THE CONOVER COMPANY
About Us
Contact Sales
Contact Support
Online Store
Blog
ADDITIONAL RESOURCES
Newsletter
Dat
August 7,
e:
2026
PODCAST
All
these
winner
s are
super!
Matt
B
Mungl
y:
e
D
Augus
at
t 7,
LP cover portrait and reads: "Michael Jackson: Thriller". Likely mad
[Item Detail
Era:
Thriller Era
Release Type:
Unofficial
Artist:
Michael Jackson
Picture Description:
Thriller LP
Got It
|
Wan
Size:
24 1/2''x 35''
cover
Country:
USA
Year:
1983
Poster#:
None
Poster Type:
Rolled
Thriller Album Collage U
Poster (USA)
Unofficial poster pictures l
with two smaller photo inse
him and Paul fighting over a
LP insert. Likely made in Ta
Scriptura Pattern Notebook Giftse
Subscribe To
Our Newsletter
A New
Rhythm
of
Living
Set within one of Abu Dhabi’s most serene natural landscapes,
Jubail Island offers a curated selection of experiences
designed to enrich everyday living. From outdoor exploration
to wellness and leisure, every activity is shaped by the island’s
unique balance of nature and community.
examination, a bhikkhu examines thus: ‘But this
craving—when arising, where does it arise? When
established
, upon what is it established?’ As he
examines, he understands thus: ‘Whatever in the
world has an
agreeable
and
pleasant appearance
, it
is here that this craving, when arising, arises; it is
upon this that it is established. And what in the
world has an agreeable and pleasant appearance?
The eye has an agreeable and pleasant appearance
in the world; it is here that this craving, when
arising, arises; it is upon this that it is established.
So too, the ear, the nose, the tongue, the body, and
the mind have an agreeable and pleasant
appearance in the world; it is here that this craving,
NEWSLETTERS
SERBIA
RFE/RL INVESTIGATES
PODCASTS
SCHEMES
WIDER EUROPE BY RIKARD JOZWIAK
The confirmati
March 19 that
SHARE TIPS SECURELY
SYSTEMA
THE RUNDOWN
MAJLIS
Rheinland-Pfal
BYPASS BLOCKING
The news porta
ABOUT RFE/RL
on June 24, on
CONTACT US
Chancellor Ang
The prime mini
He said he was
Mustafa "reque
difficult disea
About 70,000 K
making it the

YOUR INSTRUCTIONS =>
Return a faithful copy of all the records above.

EXERCISE ANSWER =>
THE CONOVER COMPANY
About Us
Contact Sales
Contact Support
Online Store
Blog
ADDITIONAL RESOURCES
Newsletter
Dat
August 7,
e:
2026
PODCAST
All
these
winner
s are
super!
Matt
B
Mungl
y:
e
D
Augus
at
t 7,
LP cover portrait and reads: "Michael Jackson: Thriller". Likely mad
[Item Detail
Era:
Thriller Era
Release Type:
Unofficial
Artist:
Michael Jackson
Picture Description:
Thriller LP
Got It
|
Wan
Size:
24 1/2''x 35''
cover
Country:
USA
Year:
1983
Poster#:
None
Poster Type:
Rolled
Thriller Album Collage U
Poster (USA)
Unofficial poster pictures l
with two smaller photo inse
him and Paul fighting over a
LP insert. Likely made in Ta
Scriptura Pattern Notebook Giftse
Subscribe To
Our Newsletter
A New
Rhythm
of
Living
Set within one of Abu Dhabi’s most serene natural landscapes,
Jubail Island offers a curated selection of experiences
designed to enrich everyday living. From outdoor exploration
to wellness and leisure, every activity is shaped by the island’s
unique balance of nature and community.
examination, a bhikkhu examines thus: ‘But this
craving—when arising, where does it arise? When
established
, upon what is it established?’ As he
examines, he understands thus: ‘Whatever in the
world has an
agreeable
and
pleasant appearance
, it
is here that this craving, when arising, arises; it is
upon this that it is established. And what in the
world has an agreeable and pleasant appearance?
The eye has an agreeable and pleasant appearance
in the world; it is here that this craving, when
arising, arises; it is upon this that it is established.
So too, the ear, the nose, the tongue, the body, and
the mind have an agreeable and pleasant
appearance in the world; it is here that this craving,
NEWSLETTERS
SERBIA
RFE/RL INVESTIGATES
PODCASTS
SCHEMES
WIDER EUROPE BY RIKARD JOZWIAK
The confirmati
March 19 that
SHARE TIPS SECURELY
SYSTEMA
THE RUNDOWN
MAJLIS
Rheinland-Pfal
BYPASS BLOCKING
The news porta
ABOUT RFE/RL
on June 24, on
CONTACT US
Chancellor Ang
The prime mini
He said he was
Mustafa "reque
difficult disea
About 70,000 K
making it the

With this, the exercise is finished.